Ce sprint-marathon en « zone de la mort » bat largement le précédent record pour la même performance,– monter les 14 « plus de 8 000 » en utilisant au moins une fois de l’oxygène supplémentaire. Ce dernier était de 7 ans, 11 mois et 14 jours, et était détenu par la légende de l’alpinisme polonais Jerzy Kukuczka.
« Cela a été six mois éreintants, mais qui rendent humble, et j’espère avoir prouvé que tout est possible avec un peu de détermination, de confiance en soi et d’esprit positif », a ensuite déclaré Nims, dont le dos est tatoué des 14 « 8000 », dans un communiqué.
NOMBREUX SCEPTIQUES
Inconnu jusqu’à peu du petit monde de l’himalayisme, le grimpeur a attiré progressivement l’attention de ses pairs et des médias ces derniers mois, à mesure qu’il conquérait avec une endurance et une vitesse phénoménales les plus hautes montagnes de la Terre.
À l’origine, beaucoup pensaient l’entreprise physiquement et logistiquement impossible, vu la fenêtre de temps ultra-resserrée qui ne laissait aucune place à l’aléa ou au demi-tour. Avant les premiers sommets, « tout le monde me riait au nez », a confié Purja à l’AFP avant de partir à l’assaut du Shishapangma.
Reinhold Messner, l’un des alpinistes les plus célèbres du XXe siècle est devenu en 1986 le premier à avoir réussi l’ascension de l’intégralité des « 8000 », a salué une « réussite unique de l’alpinisme ».
« Nirmal Purja a réussi à faire ce que certains alpinistes d’Occident avaient déjà annoncé il y a des années, mais sans s’y lancer, encore moins y arriver », a déclaré dans un communiqué transmis à l’AFP cet Italien emblématique de la haute montagne, qui avait mis 16 ans à conquérir cette « couronne de l’Himalaya ».
La course de longue haleine en atmosphère d’oxygène raréfié de Nims a commencé sur l’Annapurna (Népal, 8091m), dont il atteint le sommet le 23 avril.
Sans reprendre son souffle, en manque de sommeil, sautant d’un camp de base au suivant en hélicoptère, gravissant certaines montagnes d’un trait sans halte aux camps intermédiaires, il a alors enchaîné les illustres sommets népalais : Dhaulagiri (8167 m), Kanchenjunga (8586 m), Everest (8848 m), Lhotse (8516 m) et Makalu (8485 m).
PERMIS SPÉCIAL
Après quelques semaines de repos, il s’est attaqué en juillet aux cinq « 8000 » du Pakistan, dont les redoutables K2 (8611 m) et Nanga Parbat (8126 m).
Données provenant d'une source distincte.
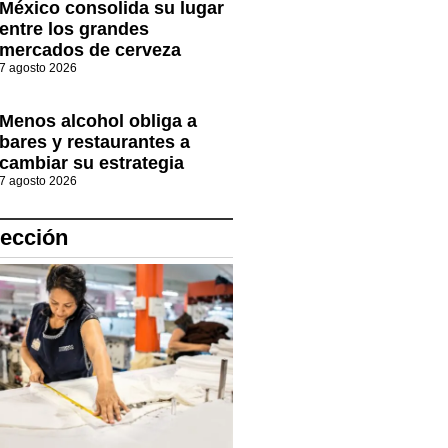
México consolida su lugar
entre los grandes
mercados de cerveza
7 agosto 2026
Menos alcohol obliga a
bares y restaurantes a
cambiar su estrategia
7 agosto 2026
lección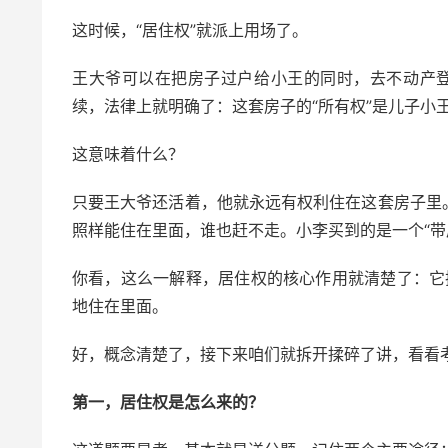
这时候，“居住权”就派上用场了。
王大爷可以在把房子过户给小王的同时，去不动产登
续，法律上就明确了：这套房子的“所有权”是儿子小王
这意味着什么？
只要王大爷还活着，他就永远有权利住在这套房子里
照样能住在里面，谁也赶不走。小李买到的是一个“带
你看，这么一解释，居住权的核心作用就清楚了：它把
地住在里面。
好，概念清楚了，接下来咱们就拆开揉碎了讲，看看
第一，居住权是怎么来的？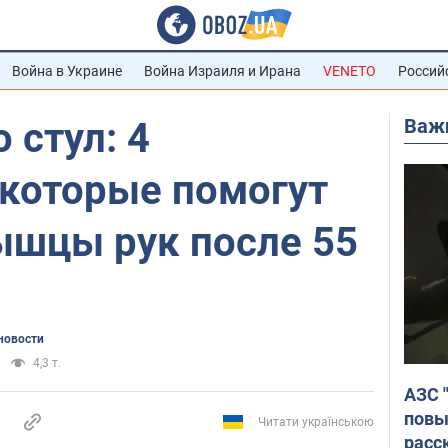
Война в Украине
Война Израиля и Ирана
VENETO
Россий
Важ
 стул: 4
 которые помогут
ышцы рук после 55
новости
4,3 т.
АЗС 
повы
Читати українською
расс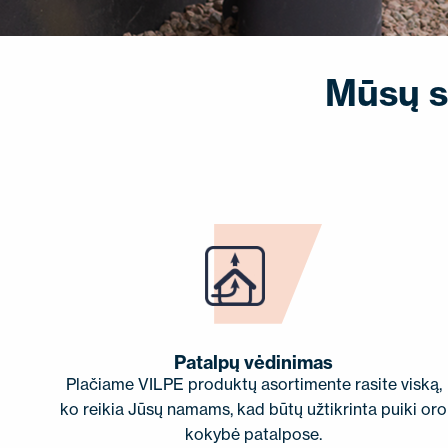
SUSISIEKITE SU MUMIS
EN
FI
USA
PL
SV
SV-FI
LT
LV
ET
UK
RU
Mūsų s
Patalpų vėdinimas
Plačiame VILPE produktų asortimente rasite viską,
ko reikia Jūsų namams, kad būtų užtikrinta puiki oro
kokybė patalpose.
Fin septembre, il a ajouté le Cho Oyu (Chine, 8188 m) et le Manaslu (Népal, 8163 m) à sa besace.
Son « Project Possible » a alors buté contre la fermeture du Shishapangma cette saison. Les autorités chinoises lui ont finalement délivré un permis spécial pour y monter, le gouvernement népalais ayant plaidé sa cause.
Issu d’une famille modeste d’un village du nord-ouest du Népal, Nirmal Purja a passé 16 ans dans les unités Gurkhas de l’armée britannique, qu’il a récemment quittées pour se lancer corps et âme dans la montagne.
Dans la veine d’athlètes comme le défunt Ueli Steck ou Kilian Jornet, il s’inscrit dans cette vague d’alpinistes dont la vitesse est la marque de fabrique. Des ascensions express qui font froncer les sourcils de bien des puristes de la montagne.